Era un telegrama urgente y venía de la pequeña ciudad, de la Ciudad Muerta. Sí, eso era. Un bramido atravesaba la ciudad, había un gran puente, un salto de agua. Todos los gritos morían allí. Por cualquier parte que se gritase, nadie lo oía. No había pájaros…

Pero todas las criadas vienen y hablan en un tono insólito. Reinaría el desorden completo entre nosotros si no fuese ponderado y firme con ella. «La señora ha debido de caerse y herirse. No tenía mucha seguridad en sus piernas, pero acaso se levantó por sí misma y pudo caminar bastante bien, aunque sangrara un poco. ¡Oh!
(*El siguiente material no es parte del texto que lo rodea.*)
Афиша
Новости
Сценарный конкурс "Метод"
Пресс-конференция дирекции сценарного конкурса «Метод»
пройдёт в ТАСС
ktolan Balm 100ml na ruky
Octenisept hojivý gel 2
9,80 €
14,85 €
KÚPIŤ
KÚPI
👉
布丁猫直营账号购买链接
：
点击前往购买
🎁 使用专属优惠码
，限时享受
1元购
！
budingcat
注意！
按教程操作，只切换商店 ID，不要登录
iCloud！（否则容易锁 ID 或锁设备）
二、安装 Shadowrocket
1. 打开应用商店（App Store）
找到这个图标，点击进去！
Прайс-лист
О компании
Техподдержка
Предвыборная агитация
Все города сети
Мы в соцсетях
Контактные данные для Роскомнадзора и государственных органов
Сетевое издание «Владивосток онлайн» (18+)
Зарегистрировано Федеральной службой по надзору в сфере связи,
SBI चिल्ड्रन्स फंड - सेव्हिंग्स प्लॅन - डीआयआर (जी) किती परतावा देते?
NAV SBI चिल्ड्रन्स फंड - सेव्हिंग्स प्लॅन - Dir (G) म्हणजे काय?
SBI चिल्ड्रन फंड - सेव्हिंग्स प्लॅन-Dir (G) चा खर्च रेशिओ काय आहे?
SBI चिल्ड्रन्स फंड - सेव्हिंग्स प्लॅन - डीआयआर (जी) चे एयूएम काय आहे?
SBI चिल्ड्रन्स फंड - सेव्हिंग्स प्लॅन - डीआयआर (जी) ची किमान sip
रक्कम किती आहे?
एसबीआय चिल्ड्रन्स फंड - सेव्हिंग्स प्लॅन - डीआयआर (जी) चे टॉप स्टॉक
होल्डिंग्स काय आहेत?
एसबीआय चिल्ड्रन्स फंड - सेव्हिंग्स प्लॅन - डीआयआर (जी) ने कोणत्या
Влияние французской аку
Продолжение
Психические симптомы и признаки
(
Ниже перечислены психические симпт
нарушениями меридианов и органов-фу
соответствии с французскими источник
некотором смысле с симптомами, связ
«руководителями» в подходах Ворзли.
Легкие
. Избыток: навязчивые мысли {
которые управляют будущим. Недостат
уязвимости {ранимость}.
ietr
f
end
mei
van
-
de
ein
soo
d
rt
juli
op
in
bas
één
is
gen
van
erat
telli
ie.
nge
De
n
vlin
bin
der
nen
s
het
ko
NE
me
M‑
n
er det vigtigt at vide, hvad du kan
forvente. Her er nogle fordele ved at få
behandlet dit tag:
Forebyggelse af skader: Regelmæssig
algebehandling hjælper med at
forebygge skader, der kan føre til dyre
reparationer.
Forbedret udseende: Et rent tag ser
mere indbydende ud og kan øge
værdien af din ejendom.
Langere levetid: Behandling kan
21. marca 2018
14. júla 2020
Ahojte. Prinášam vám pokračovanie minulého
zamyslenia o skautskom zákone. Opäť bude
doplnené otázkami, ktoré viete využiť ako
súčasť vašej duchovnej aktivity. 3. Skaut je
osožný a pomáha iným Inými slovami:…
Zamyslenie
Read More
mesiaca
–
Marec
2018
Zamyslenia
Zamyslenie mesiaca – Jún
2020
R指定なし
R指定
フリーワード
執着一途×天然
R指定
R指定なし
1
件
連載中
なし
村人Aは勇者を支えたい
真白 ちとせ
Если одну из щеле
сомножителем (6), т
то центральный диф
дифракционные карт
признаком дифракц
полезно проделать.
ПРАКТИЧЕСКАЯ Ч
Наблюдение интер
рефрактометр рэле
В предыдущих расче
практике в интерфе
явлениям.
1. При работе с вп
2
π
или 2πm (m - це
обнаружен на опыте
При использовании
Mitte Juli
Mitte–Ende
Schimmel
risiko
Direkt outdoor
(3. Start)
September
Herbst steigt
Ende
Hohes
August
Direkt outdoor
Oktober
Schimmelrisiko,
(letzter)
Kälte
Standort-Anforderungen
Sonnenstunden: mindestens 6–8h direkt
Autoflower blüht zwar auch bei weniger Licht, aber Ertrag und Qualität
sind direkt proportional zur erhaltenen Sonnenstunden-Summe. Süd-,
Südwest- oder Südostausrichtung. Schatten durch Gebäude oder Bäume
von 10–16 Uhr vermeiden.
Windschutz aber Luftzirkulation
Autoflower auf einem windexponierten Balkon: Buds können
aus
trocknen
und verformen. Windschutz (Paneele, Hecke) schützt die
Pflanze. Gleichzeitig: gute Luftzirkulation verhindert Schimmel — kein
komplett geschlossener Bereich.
Estos comisarios de Policía tienen siempre mucha prisa en telegrafiar». «No, no —dijo Ragnhild—. Tú sabes que si el comisario de Policía telegrafía, es que a la señora se la ha encontrado muerta en algún sitio. No; o ha sido que… no ha podido… soportar…».
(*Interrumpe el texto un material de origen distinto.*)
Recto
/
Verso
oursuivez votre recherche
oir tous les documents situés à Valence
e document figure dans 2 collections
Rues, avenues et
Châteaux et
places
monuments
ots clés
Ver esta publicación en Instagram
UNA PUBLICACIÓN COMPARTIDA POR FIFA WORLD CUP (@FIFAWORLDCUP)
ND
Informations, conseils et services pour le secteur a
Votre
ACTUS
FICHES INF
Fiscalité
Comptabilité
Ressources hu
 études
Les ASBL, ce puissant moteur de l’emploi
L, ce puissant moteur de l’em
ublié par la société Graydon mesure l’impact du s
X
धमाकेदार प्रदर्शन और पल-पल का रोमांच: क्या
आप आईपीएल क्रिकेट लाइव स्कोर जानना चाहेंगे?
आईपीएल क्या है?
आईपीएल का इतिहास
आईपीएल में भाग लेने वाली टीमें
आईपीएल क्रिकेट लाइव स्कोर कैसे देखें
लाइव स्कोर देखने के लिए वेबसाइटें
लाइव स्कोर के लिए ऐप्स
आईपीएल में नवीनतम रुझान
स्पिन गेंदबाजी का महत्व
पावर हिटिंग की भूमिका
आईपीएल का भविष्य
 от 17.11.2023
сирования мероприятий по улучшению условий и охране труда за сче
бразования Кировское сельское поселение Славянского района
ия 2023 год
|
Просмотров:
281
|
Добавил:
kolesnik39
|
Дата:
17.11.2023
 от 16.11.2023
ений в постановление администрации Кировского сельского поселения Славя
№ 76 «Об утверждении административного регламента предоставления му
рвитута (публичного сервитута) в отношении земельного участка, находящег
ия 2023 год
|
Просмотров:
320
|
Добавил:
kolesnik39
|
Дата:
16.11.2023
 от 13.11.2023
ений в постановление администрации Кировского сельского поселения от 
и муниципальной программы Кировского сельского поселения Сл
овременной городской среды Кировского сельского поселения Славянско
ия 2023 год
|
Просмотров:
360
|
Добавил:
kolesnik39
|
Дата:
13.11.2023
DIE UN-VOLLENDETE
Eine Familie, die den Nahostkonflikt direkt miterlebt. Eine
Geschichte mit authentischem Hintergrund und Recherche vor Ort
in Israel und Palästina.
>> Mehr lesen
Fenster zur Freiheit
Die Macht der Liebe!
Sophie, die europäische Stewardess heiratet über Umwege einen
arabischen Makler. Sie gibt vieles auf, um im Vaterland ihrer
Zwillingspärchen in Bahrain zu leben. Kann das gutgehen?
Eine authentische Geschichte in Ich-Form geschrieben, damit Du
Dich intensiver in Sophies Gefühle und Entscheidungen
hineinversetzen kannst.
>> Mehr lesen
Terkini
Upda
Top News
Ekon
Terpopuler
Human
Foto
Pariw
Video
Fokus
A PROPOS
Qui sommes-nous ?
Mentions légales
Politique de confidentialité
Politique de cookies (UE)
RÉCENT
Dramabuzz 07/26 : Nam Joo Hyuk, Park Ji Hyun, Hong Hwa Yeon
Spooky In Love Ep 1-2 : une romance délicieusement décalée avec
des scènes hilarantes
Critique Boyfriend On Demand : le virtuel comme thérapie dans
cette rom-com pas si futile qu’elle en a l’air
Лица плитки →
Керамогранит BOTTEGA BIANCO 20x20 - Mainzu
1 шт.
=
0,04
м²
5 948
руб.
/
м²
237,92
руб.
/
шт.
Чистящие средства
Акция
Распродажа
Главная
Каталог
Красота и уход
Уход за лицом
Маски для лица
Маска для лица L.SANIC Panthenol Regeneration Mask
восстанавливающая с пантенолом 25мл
Fueron días malos. Trabajé más que nunca, como un sonámbulo, sin paciencia y sin placer. ¿Iba a regresar pronto el capitán? Tres días después, llegó tranquilo y solo… El cadáver había sido enviado a Cristianía. El capitán venía sólo a buscar ropa, para volverse en seguida, a fin de asistir al entierro. No estuvo en casa más que una hora. Tuvo que marcharse precipitadamente para alcanzar el tren de la mañana. Por mi parte, ni siquiera le vi, puesto que estaba en el campo. Ragnhild le preguntó si había encontrado a la señora con vida. Él la miró y frunció el entrecejo. Pero la criada no se quedó satisfecha, y le rogó, en nombre de Dios, que fuese bueno y le dijese algo, y otras dos criadas que estaban detrás de ella también manifestaban desesperación.
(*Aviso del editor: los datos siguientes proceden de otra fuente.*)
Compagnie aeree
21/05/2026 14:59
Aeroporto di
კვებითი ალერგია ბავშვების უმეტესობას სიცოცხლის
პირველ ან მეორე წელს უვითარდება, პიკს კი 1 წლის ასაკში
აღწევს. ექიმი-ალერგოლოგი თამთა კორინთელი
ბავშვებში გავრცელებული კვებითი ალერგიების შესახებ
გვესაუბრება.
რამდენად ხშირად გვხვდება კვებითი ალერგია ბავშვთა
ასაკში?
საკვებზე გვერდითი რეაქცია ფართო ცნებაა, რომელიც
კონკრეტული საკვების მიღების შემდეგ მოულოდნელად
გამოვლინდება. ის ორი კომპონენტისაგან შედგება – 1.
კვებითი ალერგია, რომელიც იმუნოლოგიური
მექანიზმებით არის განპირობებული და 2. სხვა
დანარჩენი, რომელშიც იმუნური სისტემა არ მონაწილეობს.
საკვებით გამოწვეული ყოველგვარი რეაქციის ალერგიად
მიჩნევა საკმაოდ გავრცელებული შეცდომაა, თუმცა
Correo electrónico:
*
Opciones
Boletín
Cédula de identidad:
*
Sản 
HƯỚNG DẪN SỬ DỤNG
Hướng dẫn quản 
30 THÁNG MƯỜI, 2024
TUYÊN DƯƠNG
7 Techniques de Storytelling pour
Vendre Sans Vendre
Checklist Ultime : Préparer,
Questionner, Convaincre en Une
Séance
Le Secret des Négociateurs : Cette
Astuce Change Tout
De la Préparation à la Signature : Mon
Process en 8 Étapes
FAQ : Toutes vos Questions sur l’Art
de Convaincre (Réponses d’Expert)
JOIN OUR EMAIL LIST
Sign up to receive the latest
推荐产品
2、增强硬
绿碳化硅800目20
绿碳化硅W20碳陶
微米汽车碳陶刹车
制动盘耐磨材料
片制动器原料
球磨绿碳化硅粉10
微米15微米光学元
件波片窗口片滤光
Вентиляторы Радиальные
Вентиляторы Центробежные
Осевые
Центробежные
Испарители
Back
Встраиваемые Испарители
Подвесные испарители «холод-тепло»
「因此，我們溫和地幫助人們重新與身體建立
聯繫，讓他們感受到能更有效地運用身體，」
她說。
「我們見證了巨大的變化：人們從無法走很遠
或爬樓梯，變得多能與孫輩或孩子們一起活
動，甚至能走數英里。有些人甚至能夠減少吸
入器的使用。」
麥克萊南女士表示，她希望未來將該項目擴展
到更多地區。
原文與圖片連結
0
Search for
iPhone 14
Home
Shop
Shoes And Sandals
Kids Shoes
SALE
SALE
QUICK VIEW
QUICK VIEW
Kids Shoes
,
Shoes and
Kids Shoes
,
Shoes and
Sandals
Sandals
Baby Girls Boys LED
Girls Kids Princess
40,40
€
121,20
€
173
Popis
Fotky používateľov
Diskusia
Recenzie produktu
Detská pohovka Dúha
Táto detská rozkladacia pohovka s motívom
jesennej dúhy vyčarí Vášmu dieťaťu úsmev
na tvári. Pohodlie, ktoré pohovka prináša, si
Entonces el capitán contestó…, pero con voz tan baja que parecía que hablaba consigo mismo: había muerto hacía muchos días cuando llegó. Fue un accidente. Quiso atravesar el río, pero la capa de hielo era demasiado delgada. No, no había hielo, pero había piedras resbaladizas. Además, también había hielo. Entonces las criadas comenzaron a lamentarse, pero esto era demasiado para el capitán. Se levantó de la silla en que estaba sentado, tosió rudamente y dijo: «Bueno, está bien, hijas mías; marchaos. Oye, Ragnhild. —Y he aquí lo que él preguntó—: ¿Qué quería decir…? ¿Eres tú acaso la que ha quitado las fotografías de encima del piano? No comprendo dónde pueden haber ido a parar». De pronto Ragnhild encontró su asombrosa presencia de espíritu y contestó (el Señor la bendiga por su mentira): «¡Yo no! Fue la señora la que las quitó un día». «¡Ah! Está bien, era solamente… No comprendía cómo habían desaparecido». Alivió al capitán recibir aquella noticia. Hablando, hizo saber a Ragnhild que no debía yo abandonar Oevreboe antes de que él regresara.